The ^A characters in the subject are control characters and can be ignored.

Note that the creation and last modification date and time are not equal.

Next we modified the appointment and had libpff provide us with information about the subject and the conversation topic:

0x0037 (PidTagSubject : Subject)
0x001f (PT_UNICODE : UTF-16 Unicode string)
Unicode string : ^A^AModified1
0x0070 (PidTagConversationTopic : Conversation topic)
0x001f (PT_UNICODE : UTF-16 Unicode string)
Unicode string : Test1

And about the date and time values:

0x0039 (PidTagClientSubmitTime : Client submit time)
0x0040 (PT_SYSTEM : Windows Filetime (64-bit))
Filetime : Jul 23, 2009 14:07:47 UTC
0x0071 (PidTagConversationIndex : Conversation index)
0x0102 (PT_BINARY : Binary data)
Header block:
Filetime : Jul 23, 2009 14:07:47 UTC
GUID : 11111111-2222-3333-4444-555555555555
0x0e06 (PidTagOriginalDeliveryTime : Message delivery time)
0x0040 (PT_SYSTEM : Windows Filetime (64-bit))
Filetime : Jul 23, 2009 14:07:47 UTC
0x3007 (PidTagCreationTime : Creation time)
0x0040 (PT_SYSTEM : Windows Filetime (64-bit))
Filetime : Jul 23, 2009 14:04:28 UTC
0x3008 (PidTagLastModificationTime : Last modification time)
0x0040 (PT_SYSTEM : Windows Filetime (64-bit))
Filetime : Jul 23, 2009 14:08:37 UTC

As you can see the conversation topic and index do not change when an appointment is modified.

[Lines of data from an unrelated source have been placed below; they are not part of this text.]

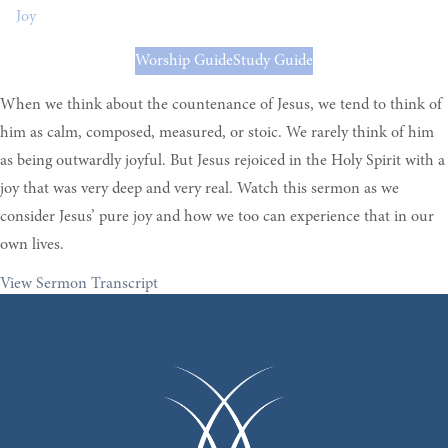
Joy
Worship Guide
Study Guide
When we think about the countenance of Jesus, we tend to think of
him as calm, composed, measured, or stoic. We rarely think of him
as being outwardly joyful. But Jesus rejoiced in the Holy Spirit with a
joy that was very deep and very real. Watch this sermon as we
consider Jesus’ pure joy and how we too can experience that in our
own lives.
View Sermon Transcript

The last modification date and time in the example is not much of an indication that the appointment was modified, mainly because we did the modification right after the creation of the appointment.

4. Conclusion

E-mails and appointments in Outlook/Exchange provide us with certain properties that can be useful for digital forensic analysis of e-mails, like the conversation index and multiple formatted body texts. Others may be the conversation topic and original creation and/or modification dates and times.

Appendix A. References

[METZ09]
Title: Personal Folder File (PFF) forensics
Subtitile: Analyzing the horrible reference file format
Author(s): Joachim Metz
URL: http://kent.dl.sourceforge.net/sourceforge/libpff/PFF_forensics.pdf
[MSDN]
Title: Tracking conversations
URL: http://msdn.microsoft.com/en-us/library/cc765583.aspx
Appendix B. GNU Free Documentation License

Copyright (c) 2009 Joachim Metz . Permission is granted to copy, distribute and/or modify this document under the terms of the GNU Free Documentation License, Version 1.1 or any later version published by the Free Software Foundation; with no Invariant Sections, with no Front-Cover Texts and with no Back-Cover Texts. A copy of the license is included in the section entitled “GNU Free Documentation License”.